Top of RECORDS FOR THIS TASK

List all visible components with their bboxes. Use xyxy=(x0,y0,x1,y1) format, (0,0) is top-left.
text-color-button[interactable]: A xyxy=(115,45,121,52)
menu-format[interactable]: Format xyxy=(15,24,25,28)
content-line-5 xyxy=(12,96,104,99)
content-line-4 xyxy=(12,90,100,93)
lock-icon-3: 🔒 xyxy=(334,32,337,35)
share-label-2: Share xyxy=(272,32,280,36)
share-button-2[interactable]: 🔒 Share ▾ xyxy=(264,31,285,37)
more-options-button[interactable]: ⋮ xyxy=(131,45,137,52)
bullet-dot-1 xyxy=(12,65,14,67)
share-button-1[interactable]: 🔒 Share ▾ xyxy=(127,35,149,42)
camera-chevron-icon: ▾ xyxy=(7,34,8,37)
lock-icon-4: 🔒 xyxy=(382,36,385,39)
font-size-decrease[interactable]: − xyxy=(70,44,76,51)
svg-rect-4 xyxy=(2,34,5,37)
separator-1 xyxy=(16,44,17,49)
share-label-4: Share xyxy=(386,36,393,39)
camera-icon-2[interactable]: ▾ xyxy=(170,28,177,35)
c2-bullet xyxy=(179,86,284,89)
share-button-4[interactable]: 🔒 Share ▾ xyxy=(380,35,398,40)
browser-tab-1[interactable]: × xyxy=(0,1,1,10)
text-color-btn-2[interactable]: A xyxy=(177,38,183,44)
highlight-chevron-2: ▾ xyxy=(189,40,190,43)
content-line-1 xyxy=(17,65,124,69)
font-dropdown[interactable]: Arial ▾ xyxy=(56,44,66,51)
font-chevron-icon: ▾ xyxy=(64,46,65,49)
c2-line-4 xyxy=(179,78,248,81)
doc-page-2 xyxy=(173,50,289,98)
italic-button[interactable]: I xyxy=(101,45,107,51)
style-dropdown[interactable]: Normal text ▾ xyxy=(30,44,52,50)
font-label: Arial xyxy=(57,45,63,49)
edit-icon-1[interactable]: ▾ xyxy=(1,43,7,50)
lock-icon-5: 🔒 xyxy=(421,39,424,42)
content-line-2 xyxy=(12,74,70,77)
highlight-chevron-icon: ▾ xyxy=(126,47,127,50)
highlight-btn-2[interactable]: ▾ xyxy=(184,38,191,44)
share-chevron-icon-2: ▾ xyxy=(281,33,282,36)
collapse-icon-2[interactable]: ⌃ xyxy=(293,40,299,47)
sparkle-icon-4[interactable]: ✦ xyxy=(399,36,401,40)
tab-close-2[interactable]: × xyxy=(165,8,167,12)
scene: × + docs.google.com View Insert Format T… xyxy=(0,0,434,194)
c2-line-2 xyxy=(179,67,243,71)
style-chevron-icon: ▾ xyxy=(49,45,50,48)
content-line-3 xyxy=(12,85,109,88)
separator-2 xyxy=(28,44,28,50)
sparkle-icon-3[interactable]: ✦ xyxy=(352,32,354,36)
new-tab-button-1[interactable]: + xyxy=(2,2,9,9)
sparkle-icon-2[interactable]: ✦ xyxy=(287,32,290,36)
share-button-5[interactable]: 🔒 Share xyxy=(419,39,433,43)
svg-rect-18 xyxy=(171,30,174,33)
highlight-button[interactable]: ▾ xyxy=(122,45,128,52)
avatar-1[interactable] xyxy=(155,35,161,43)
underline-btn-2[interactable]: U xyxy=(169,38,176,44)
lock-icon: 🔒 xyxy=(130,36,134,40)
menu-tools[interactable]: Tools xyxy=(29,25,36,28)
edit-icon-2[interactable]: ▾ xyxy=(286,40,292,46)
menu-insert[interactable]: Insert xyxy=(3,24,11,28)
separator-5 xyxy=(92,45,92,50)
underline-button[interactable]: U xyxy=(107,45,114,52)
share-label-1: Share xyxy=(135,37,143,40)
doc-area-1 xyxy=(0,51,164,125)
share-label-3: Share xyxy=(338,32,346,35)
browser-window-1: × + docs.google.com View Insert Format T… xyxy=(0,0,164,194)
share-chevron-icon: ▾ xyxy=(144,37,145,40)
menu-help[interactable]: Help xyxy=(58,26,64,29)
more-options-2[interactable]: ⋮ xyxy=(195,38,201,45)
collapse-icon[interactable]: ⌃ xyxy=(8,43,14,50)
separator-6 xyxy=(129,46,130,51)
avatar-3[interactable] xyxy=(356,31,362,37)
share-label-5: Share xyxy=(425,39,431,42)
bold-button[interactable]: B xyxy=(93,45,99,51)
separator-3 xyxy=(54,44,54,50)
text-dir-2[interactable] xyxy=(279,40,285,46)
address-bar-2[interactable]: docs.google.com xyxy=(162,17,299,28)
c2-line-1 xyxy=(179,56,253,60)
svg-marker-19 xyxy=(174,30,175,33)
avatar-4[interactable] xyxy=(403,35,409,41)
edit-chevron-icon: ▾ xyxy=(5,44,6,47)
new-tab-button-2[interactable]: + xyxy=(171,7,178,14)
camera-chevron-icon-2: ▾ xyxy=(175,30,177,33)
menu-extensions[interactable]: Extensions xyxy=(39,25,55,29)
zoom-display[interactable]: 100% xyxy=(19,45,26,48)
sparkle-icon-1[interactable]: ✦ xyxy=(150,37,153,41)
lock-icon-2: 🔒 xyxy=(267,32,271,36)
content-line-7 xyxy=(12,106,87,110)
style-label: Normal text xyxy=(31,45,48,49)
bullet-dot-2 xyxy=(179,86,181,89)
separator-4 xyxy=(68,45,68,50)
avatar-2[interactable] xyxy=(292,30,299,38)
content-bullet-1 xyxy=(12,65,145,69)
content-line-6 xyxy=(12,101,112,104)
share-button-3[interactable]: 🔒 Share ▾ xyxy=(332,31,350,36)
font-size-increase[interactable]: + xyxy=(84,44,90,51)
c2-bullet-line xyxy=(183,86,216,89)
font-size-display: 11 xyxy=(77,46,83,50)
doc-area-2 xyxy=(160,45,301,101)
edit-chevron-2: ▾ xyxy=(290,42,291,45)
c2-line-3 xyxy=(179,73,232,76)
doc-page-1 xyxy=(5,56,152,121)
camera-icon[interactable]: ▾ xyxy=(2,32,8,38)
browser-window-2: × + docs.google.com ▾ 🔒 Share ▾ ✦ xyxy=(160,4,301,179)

Bottom of RECORDS FOR THIS TASK

- WHAT TO WORK ON -
What is needed here is how many lines of the entries contain "options"; give that number alone.

- ANSWER BOX -
2